The researchers ventured to sites in the Peruvian Andes, nearly 18,000 feet above sea level, that had previously been covered by glaciers. They analyzed the composition of soil in and around these communal dung piles and discovered notable differences.
Vicuña latrine soils contained considerably higher levels of organic carbon, nitrogen, and phosphorus than adjacent barren soils – enough to promote rapid plant germination.
Despite the arid conditions at high altitudes, the latrine soils held more moisture, further supporting plant life in an otherwise harsh environment.
Soil samples from latrines revealed a wide variety of microorganisms, suggesting the latrines serve as fertile ground for microbes and, consequently, plants.
This rich blend of nutrients, water, and microbes helps seeds from lower elevations – carried to high altitudes via vicuñas’ dung – take root more easily in newly revealed terrain.
Normally, the newly exposed soil left by retreating glaciers can remain plant-free for a century or more due to nutrient deficits and low moisture levels.
Through their dung piles, vicuñas deposit an essential mix of nutrients, seeds, and microorganisms that jumpstart the formation of a new ecosystem.
Over time, this vegetation encourages other animals, including herbivores and predators like pumas, to move in.
Camera footage confirms that the presence of nascent vegetation has drawn a surprising variety of wildlife, including species rarely seen at such extreme altitudes.
In turn, vicuñas themselves also graze on the plants that spring up around their latrines, creating a cyclical benefit.
According to Kelsey Rider, an animal ecologist at James Madison University, it could take centuries for the deglaciated area to transform into grassland.
This might help mitigate the negative impacts that many animal species preferring colder climates face as their habitats shrink.

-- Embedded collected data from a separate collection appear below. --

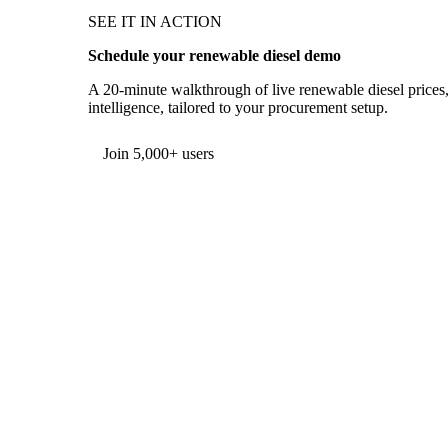
SEE IT IN ACTION
Schedule your renewable diesel demo
A 20-minute walkthrough of live renewable diesel prices,
intelligence, tailored to your procurement setup.
Form couldn't load in this browser.
Try opening in Chrome or Safari, or reach us directly:
support@vespertool.com
Join 5,000+ users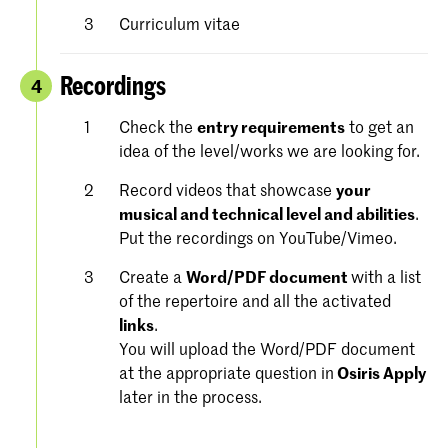
Curriculum vitae
Recordings
4
Check the
entry requirements
to get an
idea of the level/works we are looking for.
Record videos that showcase
your
musical and technical level and abilities
.
Put the recordings on YouTube/Vimeo.
Create a
Word/PDF document
with a list
of the repertoire and all the activated
links
.
You will upload the Word/PDF document
at the appropriate question in
Osiris Apply
later in the process.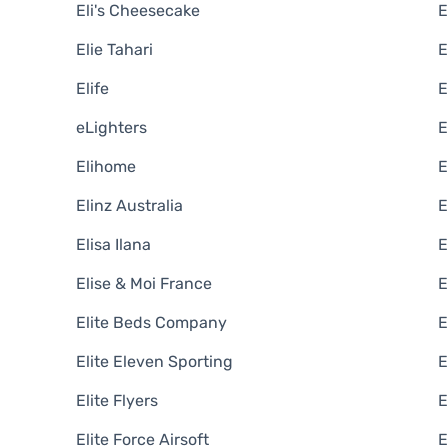
Eli's Cheesecake
Elie Tahari
E
Elife
eLighters
E
Elihome
E
Elinz Australia
E
Elisa Ilana
E
Elise & Moi France
E
Elite Beds Company
E
Elite Eleven Sporting
E
Elite Flyers
E
Elite Force Airsoft
E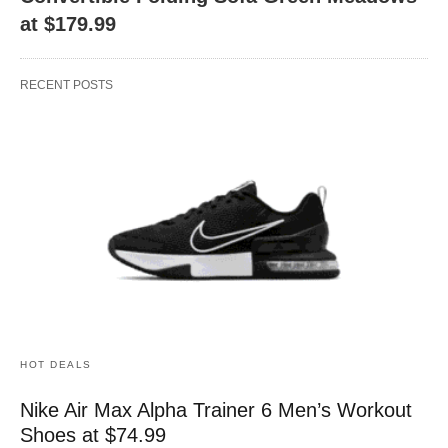
at $179.99
RECENT POSTS
HOT DEALS
Nike Air Max Alpha Trainer 6 Men’s Workout
Shoes at $74.99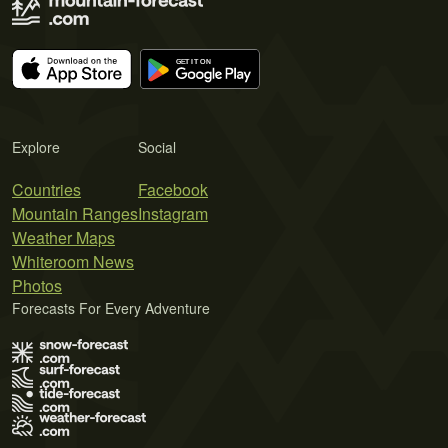
Explore
Social
Countries
Facebook
Mountain Ranges
Instagram
Weather Maps
Whiteroom News
Photos
Forecasts For Every Adventure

The process, while beneficial, lags behind the rapid pace of glacial melting worldwide.
Scientists note that vicuñas, despite effectively fertilizing and rejuvenating new habitats, cannot fully counteract the accelerating glacier loss.
Over the past two decades, global glacier melt has surged, with non-polar glaciers losing around 267 billion tons of ice each year between 2000 and 2019.
If warming trends persist, up to 68% of Earth’s glaciers could disappear, imperiling water supplies for almost a quarter of the world’s population.
“The vicuñas are probably helping some alpine organisms, but we can’t assume they’ll all be okay, because in Earth’s history, we’ve never seen climate change happen at this speed,”
Bueno de Mesquita said. “Current anthropogenic climate change is probably the most severe crisis our planet and all living things have faced in the past 65 million years.”
The role of vicuñas in the Andes serves as a compelling illustration of how species can adapt to a changing planet.
By pooling nutrients in communal dung piles, these animals foster micro-environments that favor plant life, effectively creating oases in barren landscapes.
Although this adaptation stands as a beacon of resilience, the overarching message remains stark: climate change is unfolding too quickly for many species to keep pace.
Without significant reductions in greenhouse gas emissions and robust conservation efforts, ecosystems around the globe – including the high Andes – risk suffering irreversible damage.
Ultimately, the study emphasizes that while behaviors like the vicuñas’ communal latrines can offer localized reprieves from the stresses of global warming, far more comprehensive measures are needed to ensure that both wildlife and human communities can endure in a drastically shifting environment.